You are viewing a plain text version of this content. The canonical link for it is here.
Posted to users@cocoon.apache.org by Tobia Conforto <to...@linux.it> on 2007/08/31 15:24:58 UTC

Parsing HTML entities

Hello

I have a data source from which I get SAX text nodes into my pipeline
that contain escaped HTML entities and <br> tags.  In Java syntax:

"Lorem ipsum &mdash; dolor sit amet. <br> Consectetuer"

or, in XML syntax:

Lorem ipsum &amp;mdash; dolor sit amet. &lt;br&gt; Consectetuer

As you can see, the entities and <br> tags are escaped and part of the
text node.

I cannot change this data source component, therefore I need a
transformer to examine every text node in the stream, split it at the
fake "<br>" tags, substitute them with <xhtml:br/> elements, and
replace every escaped entity with the relevant Unicode character.

I tried doing it with the Parser transformer, but it's too slow.

I tried using the HTML transformer, but I couldn't get it to work.


My question is: what do you suggest I use on the Java side?

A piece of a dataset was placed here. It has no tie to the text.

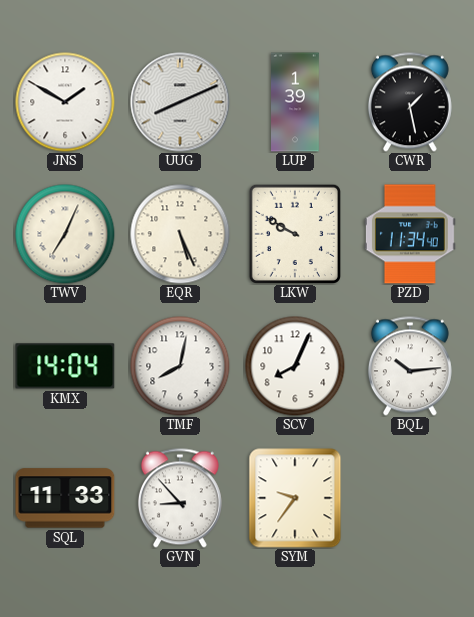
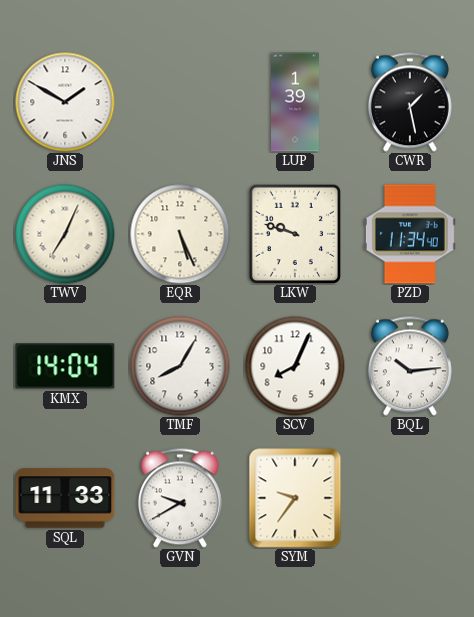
UUG: 8:11 -> none
LKW: 9:50 -> 9:48
TMF: 8:02 -> 8:05
GVN: 8:53 -> 9:40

Is there anything like PHP's html_entity_decode() available somewhere
in a library that Cocoon is already using, that can parse and convert
HTML 4.0 entities with a single pass on the string?


Tobia

---------------------------------------------------------------------
To unsubscribe, e-mail: users-unsubscribe@cocoon.apache.org
For additional commands, e-mail: users-help@cocoon.apache.org


Re: Parsing HTML entities

Posted by Tobia Conforto <to...@linux.it>.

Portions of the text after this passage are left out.